The task >> Scan the records for lines with the word "Leasing", and copy every such line.

Data shown >>

= Beginning of Section =

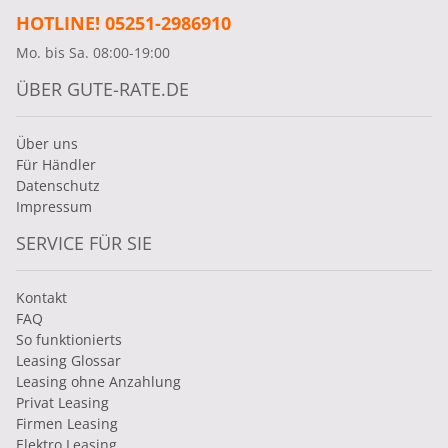
HOTLINE! 05251-2986910
Mo. bis Sa. 08:00-19:00
ÜBER GUTE-RATE.DE
Über uns
Für Händler
Datenschutz
Impressum
SERVICE FÜR SIE
Kontakt
FAQ
So funktionierts
Leasing Glossar
Leasing ohne Anzahlung
Privat Leasing
Firmen Leasing
Elektro Leasing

= End of Section =

Your solution >>
Leasing Glossar
Leasing ohne Anzahlung
Privat Leasing
Firmen Leasing
Elektro Leasing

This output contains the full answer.